* Provided information

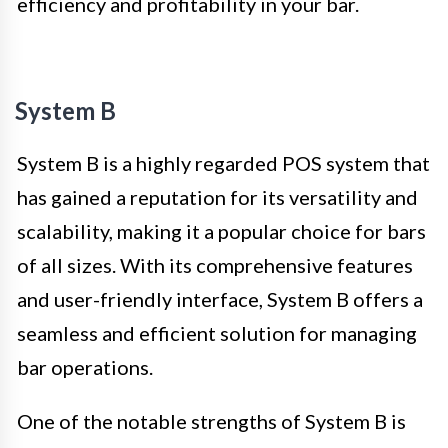
efficiency and profitability in your bar.
System B
System B is a highly regarded POS system that
has gained a reputation for its versatility and
scalability, making it a popular choice for bars
of all sizes. With its comprehensive features
and user-friendly interface, System B offers a
seamless and efficient solution for managing
bar operations.
One of the notable strengths of System B is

* What to do
Restate the listing word for word and drop the pictures.

* Result of this exercise
efficiency and profitability in your bar.
System B
System B is a highly regarded POS system that
has gained a reputation for its versatility and
scalability, making it a popular choice for bars
of all sizes. With its comprehensive features
and user-friendly interface, System B offers a
seamless and efficient solution for managing
bar operations.
One of the notable strengths of System B is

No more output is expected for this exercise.